TASK TO CARRY OUT »
Find out how many lines in the records have the string "sales" in them, and state only that number.

SOURCE DATA START

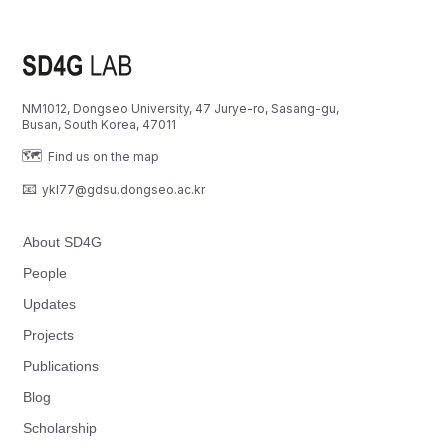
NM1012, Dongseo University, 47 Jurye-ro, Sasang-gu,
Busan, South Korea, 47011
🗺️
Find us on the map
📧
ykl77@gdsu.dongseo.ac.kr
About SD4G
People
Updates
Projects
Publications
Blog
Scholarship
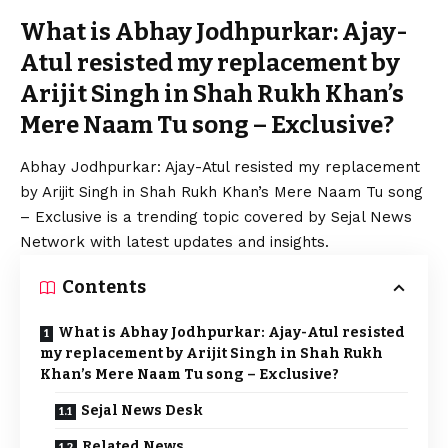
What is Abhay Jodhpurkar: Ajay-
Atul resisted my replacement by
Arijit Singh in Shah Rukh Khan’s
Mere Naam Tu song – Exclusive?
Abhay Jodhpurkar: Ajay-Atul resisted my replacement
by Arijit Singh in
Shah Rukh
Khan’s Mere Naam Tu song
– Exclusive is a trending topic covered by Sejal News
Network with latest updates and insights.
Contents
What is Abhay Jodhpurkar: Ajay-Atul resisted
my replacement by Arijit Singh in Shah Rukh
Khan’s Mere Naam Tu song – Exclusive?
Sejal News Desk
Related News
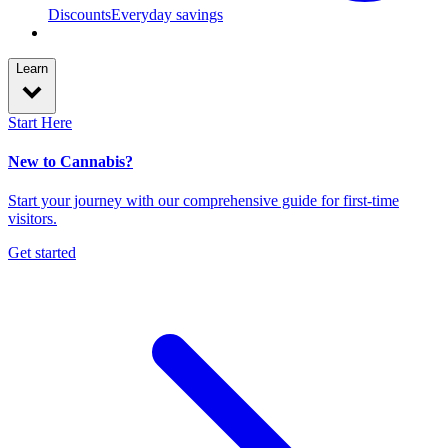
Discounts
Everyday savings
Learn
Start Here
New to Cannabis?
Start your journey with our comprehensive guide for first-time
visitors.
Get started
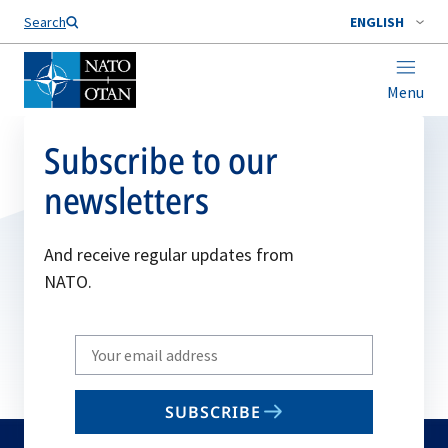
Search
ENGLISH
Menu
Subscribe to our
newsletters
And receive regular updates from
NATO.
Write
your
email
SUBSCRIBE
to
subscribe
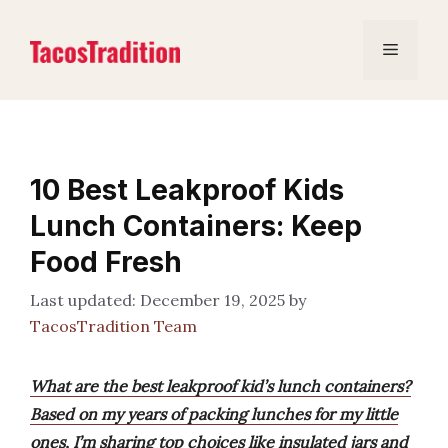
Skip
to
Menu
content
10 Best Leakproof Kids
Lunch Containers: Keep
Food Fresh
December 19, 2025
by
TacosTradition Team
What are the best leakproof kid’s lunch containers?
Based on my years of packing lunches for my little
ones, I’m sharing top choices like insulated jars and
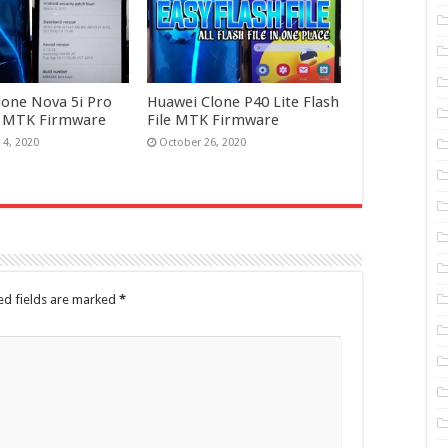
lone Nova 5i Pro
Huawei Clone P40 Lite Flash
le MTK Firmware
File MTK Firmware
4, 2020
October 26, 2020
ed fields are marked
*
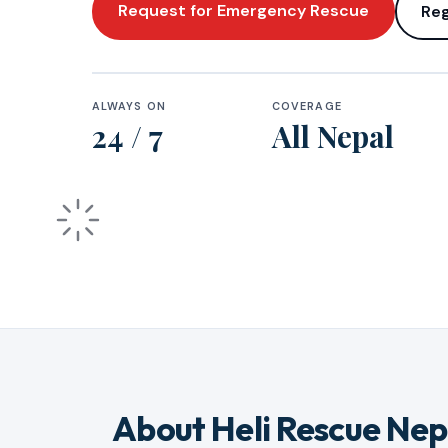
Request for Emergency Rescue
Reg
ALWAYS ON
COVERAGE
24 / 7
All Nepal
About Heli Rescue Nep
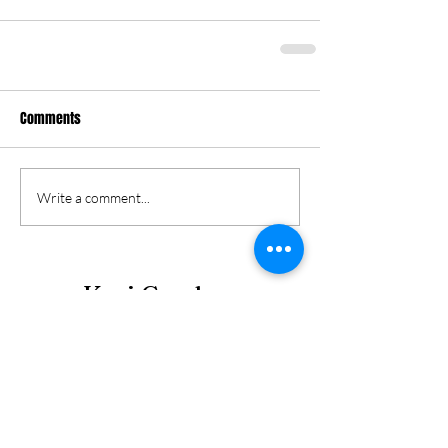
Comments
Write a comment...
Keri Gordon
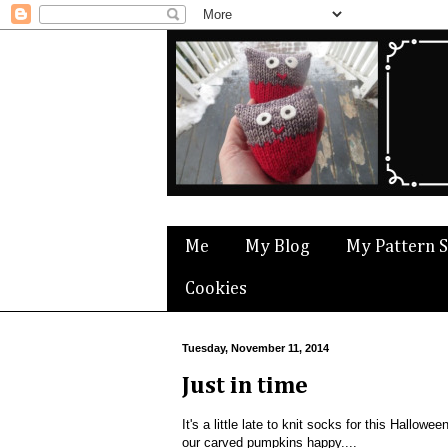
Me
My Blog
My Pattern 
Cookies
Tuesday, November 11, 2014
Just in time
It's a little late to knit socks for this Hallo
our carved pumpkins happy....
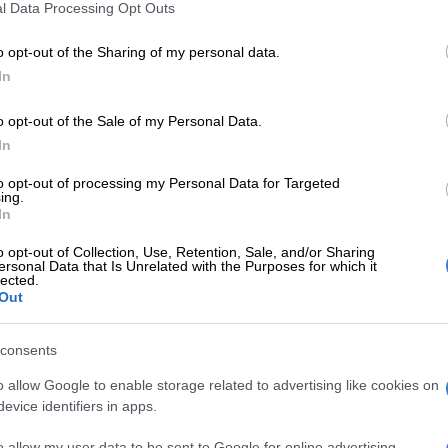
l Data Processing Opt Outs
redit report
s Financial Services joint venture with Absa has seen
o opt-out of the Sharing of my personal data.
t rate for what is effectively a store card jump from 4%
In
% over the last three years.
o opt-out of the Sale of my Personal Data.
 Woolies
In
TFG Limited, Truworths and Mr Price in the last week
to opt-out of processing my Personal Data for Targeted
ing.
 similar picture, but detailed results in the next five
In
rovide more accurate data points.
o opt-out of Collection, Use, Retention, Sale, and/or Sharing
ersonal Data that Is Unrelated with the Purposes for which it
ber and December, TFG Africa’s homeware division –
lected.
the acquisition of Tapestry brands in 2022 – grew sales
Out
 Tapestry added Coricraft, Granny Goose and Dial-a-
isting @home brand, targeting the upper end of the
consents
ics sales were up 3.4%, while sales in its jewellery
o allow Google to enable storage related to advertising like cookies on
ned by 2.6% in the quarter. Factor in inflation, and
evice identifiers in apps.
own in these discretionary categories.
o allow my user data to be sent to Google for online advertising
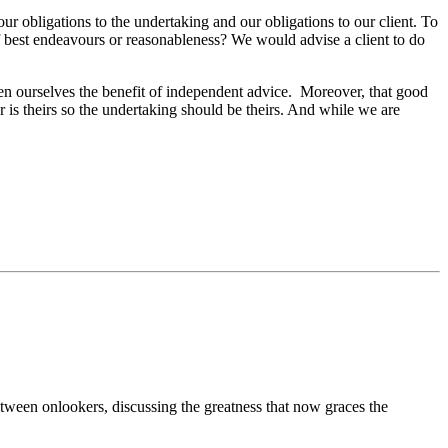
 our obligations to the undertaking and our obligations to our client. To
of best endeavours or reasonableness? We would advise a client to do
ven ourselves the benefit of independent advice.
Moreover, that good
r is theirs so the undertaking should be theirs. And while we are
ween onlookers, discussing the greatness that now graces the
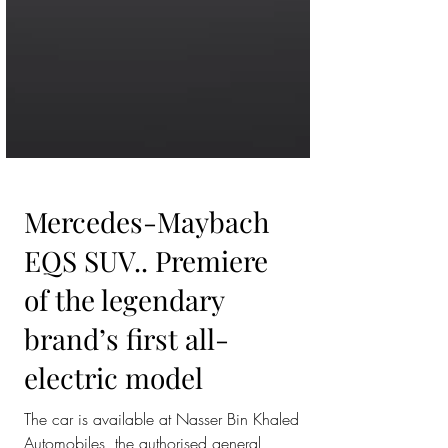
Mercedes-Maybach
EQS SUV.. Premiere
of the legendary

SOURCE DATA END

ANSWER SECTION »
2